The rubber of the tyre behaves as a spring, so as it squashes under the load some energy is stored in it. As the centre of the wheel passes over the part that is right now on the road, that part begins to expand again, relasing its energy. But some of that energy is lost, as with any spring. (To test this, try hanging a load on a spring and let it bounce up and down - it doesn't continue forever. Not even if you do it in a vacuum.)

So some energy is lost.

Actually, no. The energy is just tranformed into heat. Well, most of it. A small part of the energy is used to slowly destroy the tire (this only becomes significant when the air pressure in a tire gets too low).

Try slipping your car into neutral on a level road. Does is slow down? Yes it does. You'll probably find that the deceleration is greater when the car is rolling at 100 km/h that at 20 km/h. That difference is accounted for in part by the mechanical rolling resistance, which is linked to the square of speed, and the wind resistance, which is linked to the cube of speed. But a surprising amount of that slowing is caused by the resistance of the tyres to being repeatedly squashed.

You can get another estimate of the work required to squash the tyres just by trying to push the car on a level road.

Finally, try checking the temperature of the tyres after driving a few km - even on a cold day, you'll find they're warm. They've been heated up by the internal friction of all those rubber molecules moving around as the tyre squashes and expands. The work required to do that is what slows you down.
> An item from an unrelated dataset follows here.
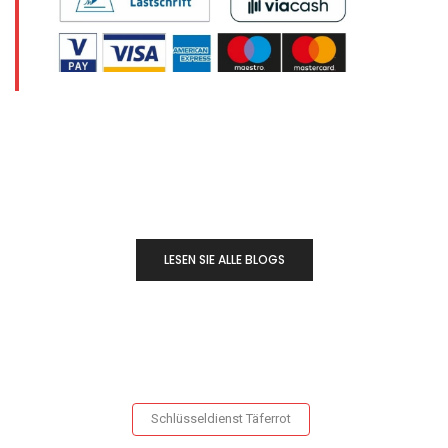
LESEN SIE ALLE BLOGS
Schlüsseldienst Täferrot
Trains run on hard tyres over a hard road. They can roll for tens of kilometres without the loco doing any work. You might find that it's not much harder to push an 80 tonne freight car than a 1 tonne saloon car.
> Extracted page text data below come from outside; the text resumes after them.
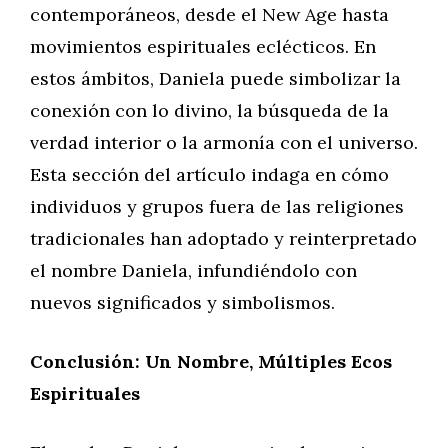
contemporáneos, desde el New Age hasta
movimientos espirituales eclécticos. En
estos ámbitos, Daniela puede simbolizar la
conexión con lo divino, la búsqueda de la
verdad interior o la armonía con el universo.
Esta sección del artículo indaga en cómo
individuos y grupos fuera de las religiones
tradicionales han adoptado y reinterpretado
el nombre Daniela, infundiéndolo con
nuevos significados y simbolismos.
Conclusión: Un Nombre, Múltiples Ecos
Espirituales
Should the friction in the bearing also be included? It is related to the wheel and the rotation of that...

This was added to the article by an anon contributor:

***Want to flag this article 1) it is a known fact that the size/width of a tire DOES NOT have any effect on the friction between such tire and the surface it is rolling upon

2) the forces at work to bring a mechanical wheeled device (bike or car) to rest are the following three types of friction: drag or air resistence, rolling friciton between the tires and raod surface, and friciton between all of the associated moving parts.

First, if you want to raise an issue with the article, the place to do it is here, on the talk page.
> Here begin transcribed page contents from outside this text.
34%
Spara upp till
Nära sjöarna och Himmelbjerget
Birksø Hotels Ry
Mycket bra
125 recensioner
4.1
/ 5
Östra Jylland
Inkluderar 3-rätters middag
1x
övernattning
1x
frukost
Second, your first point is simply wrong. Obviously tyre size affects rolling friction, as any cyclist will tell you. That's why racing bikes have extremely narrow tyres. A simple thought experiment along reductio ad absurdum lines will also show you this is false - what if you had a tyre of infinite width? Would it still have no more rolling friction than a tyre a few inches wide? Of course not, it would be immovable. Likewise an infintely thin tyre would have zero rolling friction. The tyre diameter also has an effect because larger diameter tyres have a larger contact area than a smaller tyre. That's why performance cars often have larger wheels - it increases the grip at the expense of an increase in rolling friction.

The second point is correct, but of limited relevance to this article, which is about rolling friction, not about what brings a vehicle to a standstill.

Hope that's clear. Graham 23:25, 22 December 2005 (UTC)[reply]

Maybe before you label something as nonsense you should examine it a little more carefully. I added that in hopes of a article rewrite, unaware I could comment on this page. Anyway, I am a former physics and current Applied Mathematics major, and frequent Wikipedia user and fan; we deal with problems like this all the time. The size of contact area IS NOT a factor in the equation for friction (see main article on friction or any first year physics textbook). Formula is as follows: Rolling Friction = (coefficient of rolling friction) * normal. This is the same as other formulas for friction: static and knetic. It is a common misconception that the size of the contact area affects friction. For instance, a pyramid-shaped object will be just as hard to push across a rough surface whether it makes contact along the square base or simply the point at the top. Further, it is a misleading fallacy in this article when it states that the ONLY force to slow down a bike is rolling friction, it should clearly state that three forces act on a bike or car to slow it down, drag, rolling fricion of wheels, and friction of moving parts. When you pedal at a constant speed you are negating the sum total of these forces combined. Drag is of particular importance as it is what determines the maximum velocity one can go on a bike. BTW, thinner tires are useful because they are more aerodynamic, and reduce drag. I would like someone else with more expertise in this area to clean up this article.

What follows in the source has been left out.